### EXERCISE INSTRUCTIONS
Where a line in the entries below contains the word "Share", count it. Return the total alone.
┌─ DATA FOR THIS TASK
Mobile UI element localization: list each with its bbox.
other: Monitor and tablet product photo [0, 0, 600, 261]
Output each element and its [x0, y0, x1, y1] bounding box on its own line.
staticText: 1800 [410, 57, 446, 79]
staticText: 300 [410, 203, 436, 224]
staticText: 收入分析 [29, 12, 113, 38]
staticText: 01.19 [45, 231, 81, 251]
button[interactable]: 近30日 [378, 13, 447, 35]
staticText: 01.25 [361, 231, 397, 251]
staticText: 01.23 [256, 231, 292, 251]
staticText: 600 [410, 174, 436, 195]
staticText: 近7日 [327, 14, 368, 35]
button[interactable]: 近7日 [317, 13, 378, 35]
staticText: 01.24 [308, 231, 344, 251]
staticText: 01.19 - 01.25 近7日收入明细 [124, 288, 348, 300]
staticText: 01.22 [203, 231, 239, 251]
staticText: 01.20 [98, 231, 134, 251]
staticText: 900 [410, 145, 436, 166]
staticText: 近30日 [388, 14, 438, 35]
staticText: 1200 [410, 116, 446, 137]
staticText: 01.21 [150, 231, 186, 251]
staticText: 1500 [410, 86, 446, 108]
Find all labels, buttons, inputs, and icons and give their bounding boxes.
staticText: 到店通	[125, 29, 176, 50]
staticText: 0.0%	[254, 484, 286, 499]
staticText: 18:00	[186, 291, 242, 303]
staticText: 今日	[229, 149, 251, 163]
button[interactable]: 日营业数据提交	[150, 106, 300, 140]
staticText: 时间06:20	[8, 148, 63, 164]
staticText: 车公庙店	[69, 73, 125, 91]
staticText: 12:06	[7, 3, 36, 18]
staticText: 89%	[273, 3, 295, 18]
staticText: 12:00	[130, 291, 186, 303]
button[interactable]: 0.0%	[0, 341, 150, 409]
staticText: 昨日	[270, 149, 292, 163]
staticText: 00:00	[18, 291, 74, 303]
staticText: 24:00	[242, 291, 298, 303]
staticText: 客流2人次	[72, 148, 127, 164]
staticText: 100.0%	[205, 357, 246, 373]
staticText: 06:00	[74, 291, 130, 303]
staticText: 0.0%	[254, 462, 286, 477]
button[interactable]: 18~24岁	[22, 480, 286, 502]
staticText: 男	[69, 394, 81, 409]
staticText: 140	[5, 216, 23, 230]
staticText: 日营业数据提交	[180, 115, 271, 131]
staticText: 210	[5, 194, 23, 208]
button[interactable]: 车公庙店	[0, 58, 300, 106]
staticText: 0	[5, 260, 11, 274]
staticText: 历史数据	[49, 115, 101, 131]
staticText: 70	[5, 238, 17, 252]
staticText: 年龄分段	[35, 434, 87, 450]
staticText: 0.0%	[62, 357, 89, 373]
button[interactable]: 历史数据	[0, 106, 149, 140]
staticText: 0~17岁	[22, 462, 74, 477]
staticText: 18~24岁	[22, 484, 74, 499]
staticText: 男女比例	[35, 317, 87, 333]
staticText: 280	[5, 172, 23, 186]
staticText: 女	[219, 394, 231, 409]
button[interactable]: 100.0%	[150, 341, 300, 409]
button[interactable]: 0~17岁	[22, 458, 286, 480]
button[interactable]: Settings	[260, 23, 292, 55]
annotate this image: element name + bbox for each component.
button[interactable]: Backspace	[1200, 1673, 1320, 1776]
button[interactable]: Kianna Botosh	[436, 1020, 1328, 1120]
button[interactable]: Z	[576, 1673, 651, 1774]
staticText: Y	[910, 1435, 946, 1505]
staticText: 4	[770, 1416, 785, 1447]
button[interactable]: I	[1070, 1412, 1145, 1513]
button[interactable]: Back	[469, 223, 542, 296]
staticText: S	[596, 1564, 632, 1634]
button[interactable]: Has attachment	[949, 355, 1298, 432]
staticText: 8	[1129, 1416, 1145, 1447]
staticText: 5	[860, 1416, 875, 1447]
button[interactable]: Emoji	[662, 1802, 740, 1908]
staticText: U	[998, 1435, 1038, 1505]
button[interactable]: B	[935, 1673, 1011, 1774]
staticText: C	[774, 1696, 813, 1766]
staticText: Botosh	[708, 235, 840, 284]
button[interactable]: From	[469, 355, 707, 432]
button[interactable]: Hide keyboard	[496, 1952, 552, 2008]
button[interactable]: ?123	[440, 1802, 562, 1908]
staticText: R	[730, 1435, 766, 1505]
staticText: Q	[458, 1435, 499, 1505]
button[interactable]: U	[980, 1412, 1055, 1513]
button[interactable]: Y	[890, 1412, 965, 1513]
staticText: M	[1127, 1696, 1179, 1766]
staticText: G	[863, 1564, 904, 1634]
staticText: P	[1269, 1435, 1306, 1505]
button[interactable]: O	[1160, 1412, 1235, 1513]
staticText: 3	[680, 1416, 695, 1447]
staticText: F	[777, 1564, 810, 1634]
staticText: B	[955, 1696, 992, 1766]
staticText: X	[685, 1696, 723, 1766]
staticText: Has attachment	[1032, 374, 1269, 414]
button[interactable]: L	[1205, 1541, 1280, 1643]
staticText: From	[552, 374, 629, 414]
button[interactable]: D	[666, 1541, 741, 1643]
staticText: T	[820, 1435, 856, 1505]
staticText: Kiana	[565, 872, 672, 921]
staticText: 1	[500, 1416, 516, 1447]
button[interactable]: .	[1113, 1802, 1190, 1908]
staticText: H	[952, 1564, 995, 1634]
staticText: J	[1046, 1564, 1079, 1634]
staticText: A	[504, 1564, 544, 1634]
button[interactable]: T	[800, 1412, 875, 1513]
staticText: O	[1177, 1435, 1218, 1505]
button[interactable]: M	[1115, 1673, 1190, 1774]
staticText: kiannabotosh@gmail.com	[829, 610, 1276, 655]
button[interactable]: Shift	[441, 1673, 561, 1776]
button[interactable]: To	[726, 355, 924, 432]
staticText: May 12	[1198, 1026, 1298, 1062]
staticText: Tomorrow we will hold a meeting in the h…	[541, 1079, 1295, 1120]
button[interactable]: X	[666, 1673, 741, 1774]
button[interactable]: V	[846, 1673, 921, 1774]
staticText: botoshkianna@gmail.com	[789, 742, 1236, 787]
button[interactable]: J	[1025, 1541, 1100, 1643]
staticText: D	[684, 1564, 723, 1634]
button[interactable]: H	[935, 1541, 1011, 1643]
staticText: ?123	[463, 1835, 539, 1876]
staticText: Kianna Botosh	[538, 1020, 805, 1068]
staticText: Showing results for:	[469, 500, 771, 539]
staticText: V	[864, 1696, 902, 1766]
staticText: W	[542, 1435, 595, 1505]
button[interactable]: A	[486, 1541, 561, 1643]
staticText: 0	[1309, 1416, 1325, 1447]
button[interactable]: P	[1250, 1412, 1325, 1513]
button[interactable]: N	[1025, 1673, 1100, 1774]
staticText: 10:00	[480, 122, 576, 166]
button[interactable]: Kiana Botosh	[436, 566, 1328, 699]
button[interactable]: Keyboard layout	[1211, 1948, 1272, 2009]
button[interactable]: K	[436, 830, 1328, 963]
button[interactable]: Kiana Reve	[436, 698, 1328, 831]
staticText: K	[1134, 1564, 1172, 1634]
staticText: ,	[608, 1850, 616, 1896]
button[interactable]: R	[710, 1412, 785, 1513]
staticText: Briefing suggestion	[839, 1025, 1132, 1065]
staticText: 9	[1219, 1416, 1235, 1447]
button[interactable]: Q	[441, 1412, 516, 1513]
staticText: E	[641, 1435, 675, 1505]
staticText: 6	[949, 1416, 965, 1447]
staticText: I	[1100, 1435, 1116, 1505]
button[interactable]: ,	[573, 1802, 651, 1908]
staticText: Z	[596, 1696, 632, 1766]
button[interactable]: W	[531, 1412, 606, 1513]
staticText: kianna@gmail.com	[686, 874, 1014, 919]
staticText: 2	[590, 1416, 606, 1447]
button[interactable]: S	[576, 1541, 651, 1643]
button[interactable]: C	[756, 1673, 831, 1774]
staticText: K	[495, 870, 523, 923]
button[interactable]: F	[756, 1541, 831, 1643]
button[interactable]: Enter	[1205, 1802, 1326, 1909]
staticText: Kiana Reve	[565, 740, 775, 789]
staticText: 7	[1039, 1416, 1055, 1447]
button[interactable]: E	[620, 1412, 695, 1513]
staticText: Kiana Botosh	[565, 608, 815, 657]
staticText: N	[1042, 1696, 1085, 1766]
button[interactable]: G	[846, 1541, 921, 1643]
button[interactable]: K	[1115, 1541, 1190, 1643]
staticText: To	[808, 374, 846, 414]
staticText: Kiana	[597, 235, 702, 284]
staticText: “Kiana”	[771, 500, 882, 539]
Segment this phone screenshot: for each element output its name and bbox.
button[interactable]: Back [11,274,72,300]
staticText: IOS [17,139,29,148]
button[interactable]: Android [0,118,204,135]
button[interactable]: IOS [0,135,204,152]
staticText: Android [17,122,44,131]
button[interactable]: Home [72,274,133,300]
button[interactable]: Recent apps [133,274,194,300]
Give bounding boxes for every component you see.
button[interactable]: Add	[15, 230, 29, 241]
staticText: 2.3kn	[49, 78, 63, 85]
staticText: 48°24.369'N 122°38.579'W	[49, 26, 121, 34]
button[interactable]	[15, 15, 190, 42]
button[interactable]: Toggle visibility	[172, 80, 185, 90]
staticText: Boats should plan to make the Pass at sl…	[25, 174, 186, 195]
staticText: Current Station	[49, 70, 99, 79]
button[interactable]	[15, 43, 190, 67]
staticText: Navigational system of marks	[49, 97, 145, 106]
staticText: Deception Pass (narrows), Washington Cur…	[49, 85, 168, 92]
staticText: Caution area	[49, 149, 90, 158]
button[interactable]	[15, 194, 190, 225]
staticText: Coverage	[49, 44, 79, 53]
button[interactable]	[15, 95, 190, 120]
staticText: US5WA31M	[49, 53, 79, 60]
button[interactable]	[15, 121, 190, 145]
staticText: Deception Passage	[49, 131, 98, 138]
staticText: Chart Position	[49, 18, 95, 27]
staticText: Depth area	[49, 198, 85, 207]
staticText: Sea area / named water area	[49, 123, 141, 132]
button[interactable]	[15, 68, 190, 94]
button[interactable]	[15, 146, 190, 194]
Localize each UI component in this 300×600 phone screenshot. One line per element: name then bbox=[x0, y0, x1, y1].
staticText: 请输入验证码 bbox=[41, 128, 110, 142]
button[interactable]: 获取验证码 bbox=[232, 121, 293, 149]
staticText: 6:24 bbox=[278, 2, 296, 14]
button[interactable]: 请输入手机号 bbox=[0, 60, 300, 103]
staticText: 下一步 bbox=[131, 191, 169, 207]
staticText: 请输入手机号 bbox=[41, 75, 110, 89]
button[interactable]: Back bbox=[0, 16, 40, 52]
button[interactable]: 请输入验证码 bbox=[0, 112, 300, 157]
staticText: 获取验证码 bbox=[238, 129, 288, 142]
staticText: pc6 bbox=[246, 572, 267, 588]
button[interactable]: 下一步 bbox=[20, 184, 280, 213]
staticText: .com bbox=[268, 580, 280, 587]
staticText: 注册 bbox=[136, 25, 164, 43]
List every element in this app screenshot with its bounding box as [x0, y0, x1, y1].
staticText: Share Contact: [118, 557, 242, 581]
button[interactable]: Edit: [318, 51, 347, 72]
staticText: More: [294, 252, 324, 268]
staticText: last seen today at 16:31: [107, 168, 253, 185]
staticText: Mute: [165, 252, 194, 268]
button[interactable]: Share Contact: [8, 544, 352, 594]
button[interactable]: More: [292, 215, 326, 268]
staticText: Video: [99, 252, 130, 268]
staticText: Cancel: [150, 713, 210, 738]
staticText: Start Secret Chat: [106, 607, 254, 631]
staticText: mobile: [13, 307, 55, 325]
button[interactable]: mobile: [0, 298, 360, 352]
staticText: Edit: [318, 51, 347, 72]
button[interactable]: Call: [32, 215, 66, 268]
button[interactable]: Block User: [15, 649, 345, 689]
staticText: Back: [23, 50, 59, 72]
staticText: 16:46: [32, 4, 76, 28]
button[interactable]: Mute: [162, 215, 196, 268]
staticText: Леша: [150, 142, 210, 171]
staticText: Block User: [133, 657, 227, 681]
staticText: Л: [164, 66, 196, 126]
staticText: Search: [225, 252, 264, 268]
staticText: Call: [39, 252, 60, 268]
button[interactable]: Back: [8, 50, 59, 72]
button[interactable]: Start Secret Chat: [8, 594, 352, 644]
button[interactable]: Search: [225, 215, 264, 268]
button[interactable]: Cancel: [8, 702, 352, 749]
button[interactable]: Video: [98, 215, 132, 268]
└─
### ANSWER SPACE
2